私は深く息を吸い、そして真っ白な吐息を漏らす。もうすぐ、涅槃は消える。そうしたら私はどうするのだろうか。わからないけど、ただ生きるしかない。新たな目的を見つけて、歩み続けるしかない。どうやらあちらの戦いも終わったようだ。晴れた空はひたすらに青くて、どこまでも広がっている。次に私たちが向かうのはどこだろう。そんなことをふと思った。
「いや、完全にホトケさんですよ!これで生きてたらマジで奇跡ですって!」
接触したハヅキは死体をさらに切りつけているが、何の反応もないらしい。本当にこんなあっさりと殺せたのだろうか?それは逆にまずいのだが……そう思いながら、確認しようと慎重に手を伸ばした途端、どこかから声が響く。
「奇跡!そうです。まさに神は奇跡を起こします!神は死んでから再び蘇るのです。魔女狩りはこれから始まるのですよ。悪夢の棺!」
地面から突如現れた黒く細長い箱が、まるでワニが獲物を捕えるように私たちを閉じ込めた。これは一体……?棺?まあそれは後回しにしよう。触れてしまえば魔法無効ですぐに崩壊する。そう思い手を伸ばすが触れることは叶わない。ならばと魔法無効の弾丸を撃ち放つがその弾は虚無へと消えていくだけだ。どうなっている?
「盲目なる羊たちよ。お前たちは何も知らずに聖遺物を使っているのでしょう。盲目だ。本当に盲目だ。魔法無効などというのは単なる装備品の付属効果に過ぎません。神の魔法はそんなものを凌駕します。その棺の中では如何なる者も、神の意向によってただ原初の人間へと回帰するのです。知恵の実を食べる前の純粋な姿にね。貴方がた異教徒は魔法すら使えないその棺で一生を終えるのですよ。それが神からの罰です」
納得はできないが、どうやら本当らしい。魔法を出そうとするが何の反応もない。
「タイチョーセカンド!これマジやばいです!何も出せないですよお!」
「叫んで自らの罪を懺悔しなさい。神はいつしか許されるでしょう。その時に扉は開かれ、貴方たちも信仰へ目覚めるのです。

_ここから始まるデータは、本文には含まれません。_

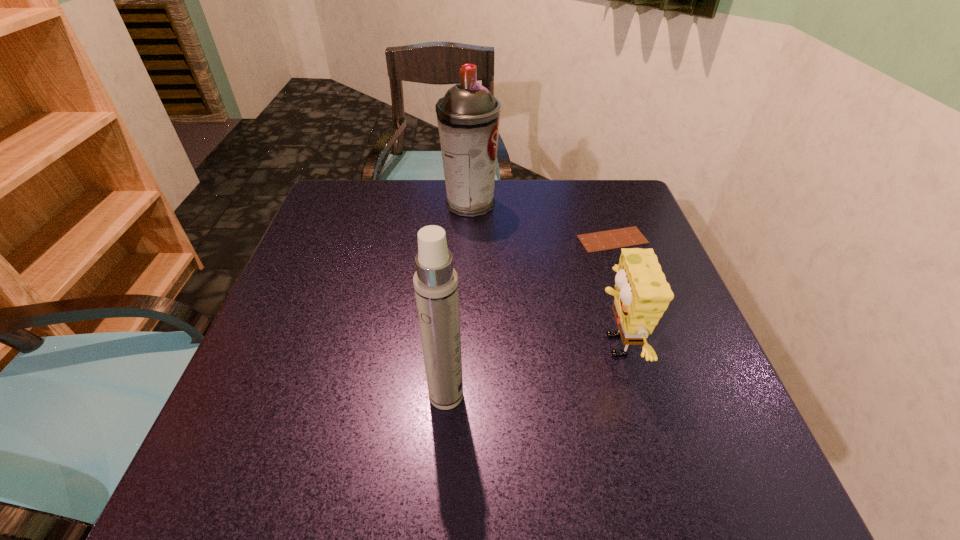 Where is `vacant space that satisfies the following two spatial constraints: 1. on the back side of the shortest object; 2. on the left side of the nearer aerosol can`? This screenshot has width=960, height=540. vacant space that satisfies the following two spatial constraints: 1. on the back side of the shortest object; 2. on the left side of the nearer aerosol can is located at coordinates (456, 240).

This screenshot has height=540, width=960. Find the location of `free spot that satisfies the following two spatial constraints: 1. on the front side of the second farthest object; 2. on the front-facing side of the sponge`. free spot that satisfies the following two spatial constraints: 1. on the front side of the second farthest object; 2. on the front-facing side of the sponge is located at coordinates (650, 346). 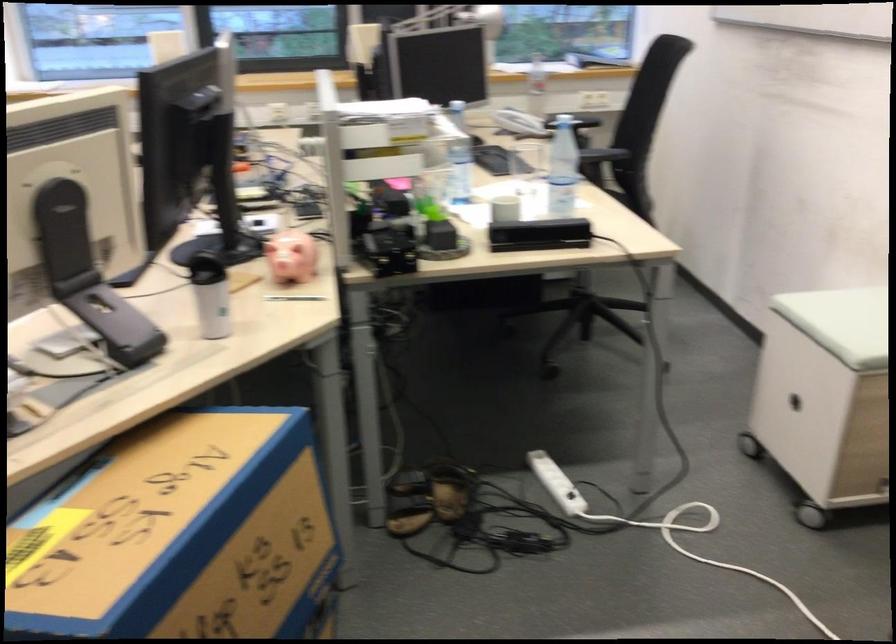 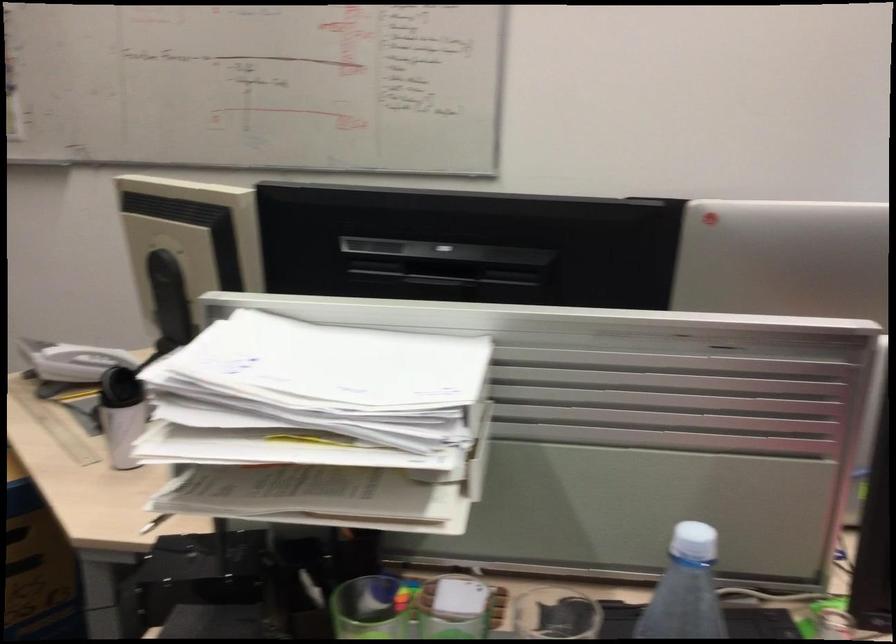 Question: I am providing you with two images of the same scene from different viewpoints. Please identify which objects are invisible in image2.

Choices:
 (A) red desk lamp
 (B) black kinect sensor
 (C) green pen holder
 (D) white paper tray

Answer: (B)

後の2人にも同様に裁きを与えてくるとしましょう。スーリヤ殿はまだ苦戦しておられるようですからね」
先ほどの死体は以前に死神が使ったような分身だったのだろう。それにしてもいつから分身にすり替わっていた?私はわざとらしく声音を落として奴に話しかける。とても癪だがやむを得ない。

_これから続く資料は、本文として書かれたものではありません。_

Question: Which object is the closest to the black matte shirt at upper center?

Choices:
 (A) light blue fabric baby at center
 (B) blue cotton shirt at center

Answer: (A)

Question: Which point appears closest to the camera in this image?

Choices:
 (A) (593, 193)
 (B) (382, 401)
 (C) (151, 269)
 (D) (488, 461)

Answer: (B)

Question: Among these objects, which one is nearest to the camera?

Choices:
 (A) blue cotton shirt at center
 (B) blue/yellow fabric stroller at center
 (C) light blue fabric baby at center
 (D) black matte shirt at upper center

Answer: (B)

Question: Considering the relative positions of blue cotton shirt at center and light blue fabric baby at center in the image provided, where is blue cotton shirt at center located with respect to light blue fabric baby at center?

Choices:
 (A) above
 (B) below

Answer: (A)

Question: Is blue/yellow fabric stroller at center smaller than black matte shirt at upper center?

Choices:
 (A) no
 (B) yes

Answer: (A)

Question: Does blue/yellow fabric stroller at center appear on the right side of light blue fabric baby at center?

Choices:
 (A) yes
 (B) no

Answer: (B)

「ねえ教皇様。私はとても後悔しています。最後に、神のお慈悲で教えていただけませんか?」
「ちょ!タイチョーセカンド!?裏切り行為ですか!?」
「ふむ……本来であれば異教徒の戯言など聞く価値もないこと。しかし、死の際に改心を試みることは素晴らしき行いです。そのような懺悔を聞くのも、慈悲深き神から与えられし我が役目。申してみるがいいでしょう」
やはりちょろい。このまま全部話してくれればいいが、ある程度聞き出せれば十分だ。
「その……どうやって、奇跡を起こしたのでしょう?貴方様の本当のお姿はどこかにいらっしゃるのですか?死ぬ前にどうかお教えください」
「我の本体はあの肉体ではありません。あれはいわば土から生み出された人形。仮初の姿なのですよ。神はその姿を真似て土から人を生み出したのです」
「最期に、お姿を見せてはいただけないのでしょうか」
「神の御前でのみ我は姿を晒します。貴方がたのような異教徒には決して、見せることはありません。それではたっぷりと後悔しながら死んでいきなさい」
やはり最初から姿は現していなかったようだ。そうなると、装備を利用して透明化している可能性が高い。そしてこの魔法は相当高度なものだから、おそらく偽死体のそばに陣取って私たちが来るのを待ち伏せていた。確実に当てられるよう至近距離で使ったのだと考えるのが妥当だとすると、この近くにまだいるはず。何より声が非常に近い。私があまり大きな声で話しかけなかったからだろう。
「タイチョーセカンドー!!どうするんですかああ!」
ハヅキは本気で焦っているらしい。ここは一気に決めるしかなさそうだ。カンナさんから授けられた奥の手だけど、出し惜しみしても仕方ない。
「神殺しの武器を起動して突破!その後すぐに風魔法で雪を巻き上げて!」
「イエス!マム!」
「バカな。神殺しの武器だと……!?」
「狩猟神の弓!」
「女巨人の剣!」
私は氷を纏う弓を生み出し、黒い闇へ矢を穿つと、次元が裂けるように雪景色が広がった。同時にハヅキも風を纏った巨大な剣で棺を一刀両断にすると、すかさず広範囲の風魔法によって雪が舞い上がり、吹雪が吹き荒ぶ。周囲を見回すと、透明化した奴の姿が雪を背景にくっきりと浮かび上がり、私はそこへ青い光を湛えた矢を放った。
「ありえません。神を殺せる武器など存在してはならないのです!それも異教徒如きが!」
教皇は咄嗟に身をかわしたが、かわした先ですかさずハヅキの大剣が振り下ろされる。指示をしなくてもこの動きをしてくれるのは素直にありがたい。
「ぐっ!贄の人形!」
振り下ろされた剣を受けたのは再び分身だった。その人形は本体を突き飛ばし、刃に身を晒した瞬間に砕け散った。私は突き飛ばされた体に容赦なく矢を浴びせかけ、その一本が奴に命中したらしい。本体が姿を現した。
「バカなバカなバカな!我がこんな異教徒どもの前に姿を晒すなど!主よ!我を見放したのですか!」
取り乱して膝をつき天に向けて懇願する様は、何とも言えず哀れだ。貴方の言う神はもうこの世界から、いやこの宇宙すら見放したと言うのに。
「首を刎ねなさい」
「了解!」
教皇の首が呆気なくボトリと転がって、魔素が溢れ出した。この武器によって死んだなら、もう生まれ直すこともない。
私は深く息を吸い、そして真っ白な吐息を漏らす。もうすぐ、涅槃は消える。そうしたら私はどうするのだろうか。わからないけど、ただ生きるしかない。新たな目的を見つけて、歩み続けるしかない。どうやらあちらの戦いも終わったようだ。晴れた空はひたすらに青くて、どこまでも広がっている。次に私たちが向かうのはどこだろう。そんなことをふと思った。